Shadowy conspiracies continue to drive much of the plot in the fourth season, which debuted in November 2021. In the recent episode "All Is Possible," powerful politicians conspire to get Discovery's captain, Michael Burnham, to involve herself in a complex series of events. After discovering the deception, Burnham insists that that kind of lying has to come to an end. The president of the Federation is, at best, non-committal.
To be sure, Star Trek has always had its share of duplicitous and scheming villains. But Discovery embeds that sense of distrust in many aspects of the show. Main characters are routinely and openly insubordinate. In the pilot episode, for example, Burnham is facing life in prison for mutiny.
To different degrees, modern Star Trek no longer seems interested in exploring a future where humanity has risen above the cultural and political swamps of the day. Through more than three seasons, Discovery has yet to produce an episode like "The Measure of a Man," in which The Next Generation's Captain Jean-Luc Picard made a convincing argument for why Data the android is, in fact, human. Or "Tuvix," the poignant early episode of Voyager that asked Captain Kathryn Janeway to make an impossible choice, one she confronts with conviction.
That's true not only of Discovery but of other contemporary Trek series too. Star Trek: Picard depicts a retired and weary former starship captain now living as a recluse and processing the trauma of Data's death in Star Trek: Nemesis, the 2002 film that served as a send-off for The Next Generation crew. He comes out of hiding when he discovers that Data has a daughter and makes it his personal objective to protect her. With the help of a ragtag group of misfits and outcasts, Picard succeeds in his mission, but uncovers dark secrets about a society of androids that have hidden from humanity for decades. Though there is hope that the androids could be reinstated into society, that future is uncertain. Not least of which because they have the ability to call down a highly-advanced synthetic menace that could destroy the entire galaxy.

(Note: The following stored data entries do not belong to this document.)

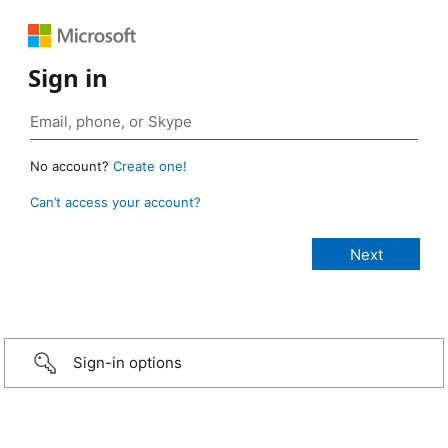
Sign in
No account?
Create one!
Can’t access your account?
Sign-in options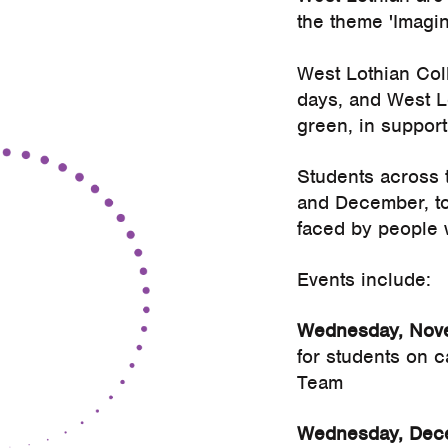
the theme 'Imagi
West Lothian Coll
days, and West Lo
green, in support
Students across t
and December, to
faced by people 
Events include:
Wednesday, Nove
for students on 
Team
Wednesday, Dece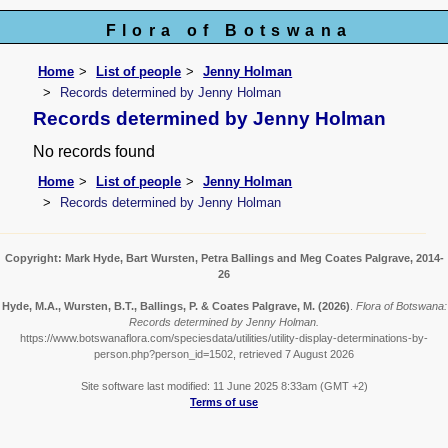
Flora of Botswana
Home
List of people
Jenny Holman
Records determined by Jenny Holman
Records determined by Jenny Holman
No records found
Home
List of people
Jenny Holman
Records determined by Jenny Holman
Copyright: Mark Hyde, Bart Wursten, Petra Ballings and Meg Coates Palgrave, 2014-
26
Hyde, M.A., Wursten, B.T., Ballings, P. & Coates Palgrave, M.
(2026)
.
Flora of Botswana:
Records determined by Jenny Holman.
https://www.botswanaflora.com/speciesdata/utilities/utility-display-determinations-by-
person.php?person_id=1502, retrieved 7 August 2026
Site software last modified: 11 June 2025 8:33am (GMT +2)
Terms of use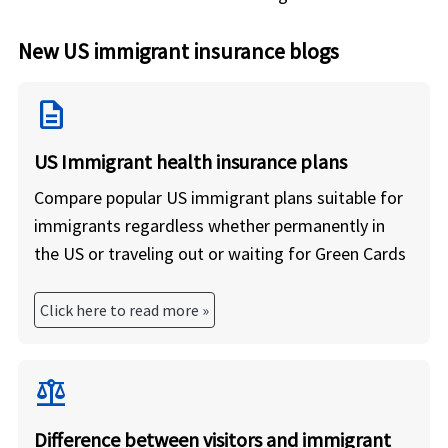
New US immigrant insurance blogs
description
US Immigrant health insurance plans
Compare popular US immigrant plans suitable for
immigrants regardless whether permanently in
the US or traveling out or waiting for Green Cards
Click here to read more »
balance
Difference between visitors and immigrant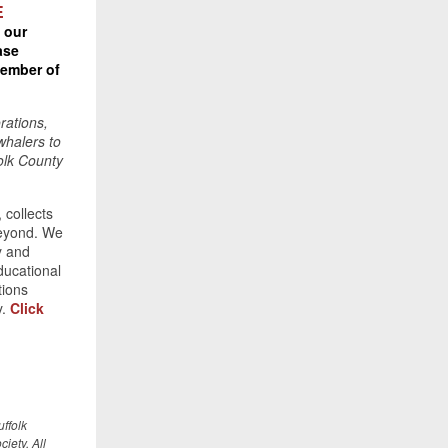
E
 our
ase
ember of
orations,
whalers to
folk County
 collects
beyond. We
y and
ducational
tions
y.
Click
ffolk
iety. All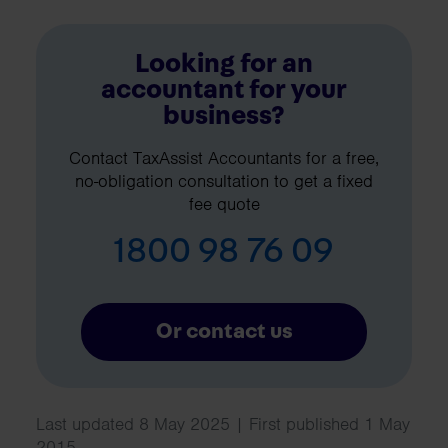
Looking for an
accountant for your
business?
Contact TaxAssist Accountants for a free,
no-obligation consultation to get a fixed
fee quote
1800 98 76 09
Or contact us
Last updated 8 May 2025 | First published 1 May
2015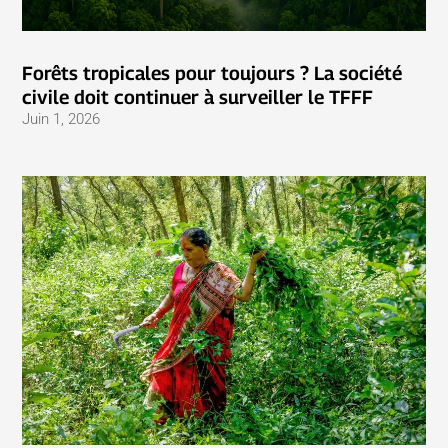
Forêts tropicales pour toujours ? La société
civile doit continuer à surveiller le TFFF
Juin 1, 2026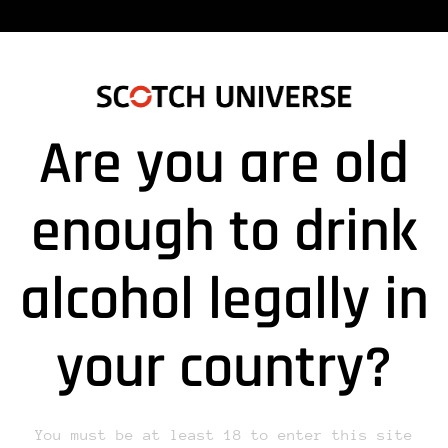
Are you are old
enough to drink
alcohol legally in
lds are marked *
your country?
You must be at least 18 to enter this site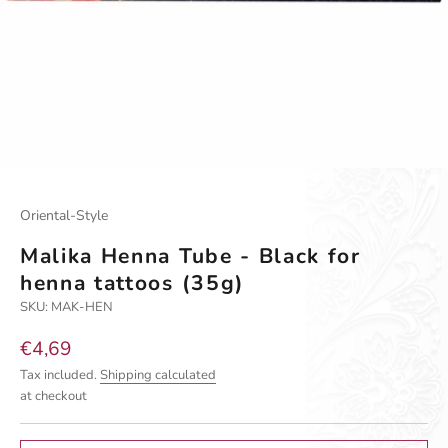
Go to item 1
Go to item 2
Oriental-Style
Malika Henna Tube - Black for
henna tattoos (35g)
SKU: MAK-HEN
Sale price
€4,69
Tax included.
Shipping calculated
at checkout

In some ways, the serialized nature of the new shows makes it much more difficult to simply revel in the sense of exploration and discovery that was such a core aspect of previous series. But other key components of the Star Trek formula are missing too. Discovery seems to go out of the way to make the differences in the characters a central theme. And while diversity has always been at the core of Star Trek, its true virtue is that diversity didn't need to be celebrated or condemned, it just was—the natural result of a multicultural, multiplanetary society.
When Star Trek debuted, the inclusion of a Black woman on the crew was a political statement about how diverse the future would be, and 60 years later, that dream has been realized. Culture, and entertainment in particular, is more diverse than it ever has been, and Roddenberry's vision for an equal society is closer to being fulfilled today than ever before, in more ways than one.
Maybe it's no wonder that the original series and The Next Generation remain incredibly popular on streaming services, while Discovery has struggled with low ratings. While everyone with a platform keeps telling the world that things are getting worse, Star Trek used to dare to say that things were getting better.